▸ **Work item**:
An exact restatement of the entire listing is needed, excluding all images.

▸ **Material shown**:
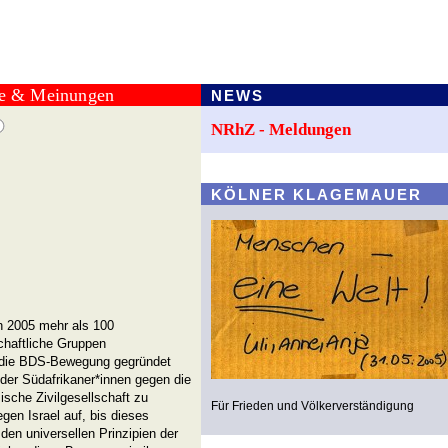
te & Meinungen
NEWS
NRhZ - Meldungen
KÖLNER KLAGEMAUER
ch 2005 mehr als 100
schaftliche Gruppen
die BDS-Bewegung gegründet
der Südafrikaner*innen gegen die
sische Zivilgesellschaft zu
Für Frieden und Völkerverständigung
gen Israel auf, bis dieses
en universellen Prinzipien der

▸ **Response box**:
te & Meinungen
NEWS
NRhZ - Meldungen
KÖLNER KLAGEMAUER
ch 2005 mehr als 100
schaftliche Gruppen
die BDS-Bewegung gegründet
der Südafrikaner*innen gegen die
sische Zivilgesellschaft zu
Für Frieden und Völkerverständigung
gen Israel auf, bis dieses
en universellen Prinzipien der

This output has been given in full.